__Description of the task__.
For this listing, reproduce the line with "Latest Update", the line with "Tipper Grabs", and the lines between, exactly as they stand. Leave out pictures and all other lines.

__Listed entries__.

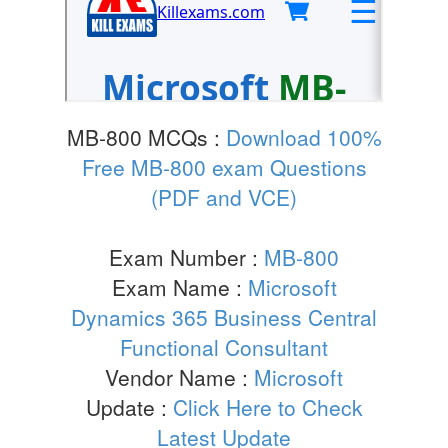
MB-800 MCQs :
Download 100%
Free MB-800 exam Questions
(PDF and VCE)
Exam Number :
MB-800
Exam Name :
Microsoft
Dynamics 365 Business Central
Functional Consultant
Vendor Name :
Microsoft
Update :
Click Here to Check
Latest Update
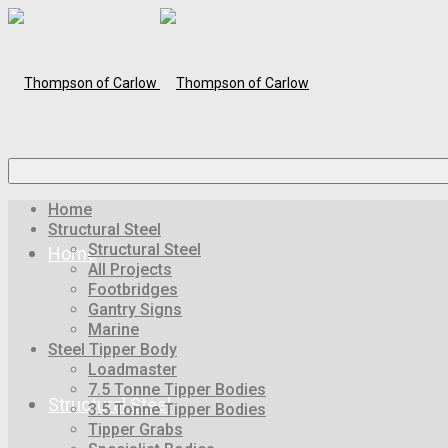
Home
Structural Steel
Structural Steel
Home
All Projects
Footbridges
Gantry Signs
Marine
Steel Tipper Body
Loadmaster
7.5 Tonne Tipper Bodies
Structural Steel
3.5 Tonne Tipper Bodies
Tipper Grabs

==

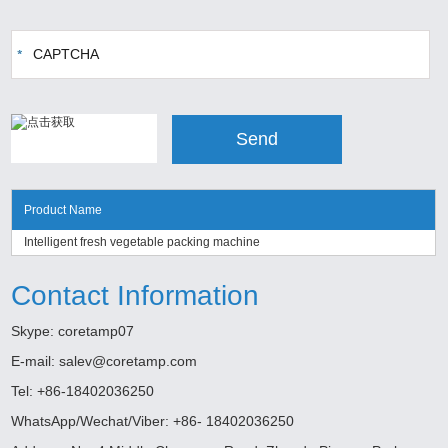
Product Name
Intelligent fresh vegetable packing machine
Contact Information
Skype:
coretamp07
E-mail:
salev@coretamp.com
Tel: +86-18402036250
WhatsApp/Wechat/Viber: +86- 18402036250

__Task solution__.
Latest Update
Home
Structural Steel
Structural Steel
Home
All Projects
Footbridges
Gantry Signs
Marine
Steel Tipper Body
Loadmaster
7.5 Tonne Tipper Bodies
Structural Steel
3.5 Tonne Tipper Bodies
Tipper Grabs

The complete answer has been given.